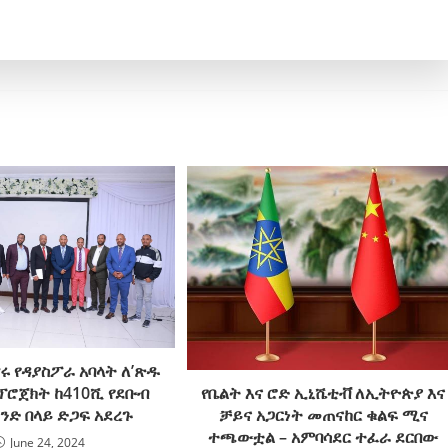
ሩ የዳያስፖራ አባላት ለ’ጽዱ
ፕሮጀክት ከ410ሺ የደቡብ
የቤልት እና ሮድ ኢኒሼቲቭ ለኢትዮጵያ እና
ንድ በላይ ድጋፍ አደረጉ
ቻይና አጋርነት መጠናከር ቁልፍ ሚና
ተጫውቷል – አምባሳደር ተፈራ ደርበው
June 24, 2024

☆ ☆ ☆ ☆

Only the text of the listing should be returned, exactly and in full; no image goes into the copy.

ሩ የዳያስፖራ አባላት ለ’ጽዱ
ፕሮጀክት ከ410ሺ የደቡብ
የቤልት እና ሮድ ኢኒሼቲቭ ለኢትዮጵያ እና
ንድ በላይ ድጋፍ አደረጉ
ቻይና አጋርነት መጠናከር ቁልፍ ሚና
ተጫውቷል – አምባሳደር ተፈራ ደርበው
June 24, 2024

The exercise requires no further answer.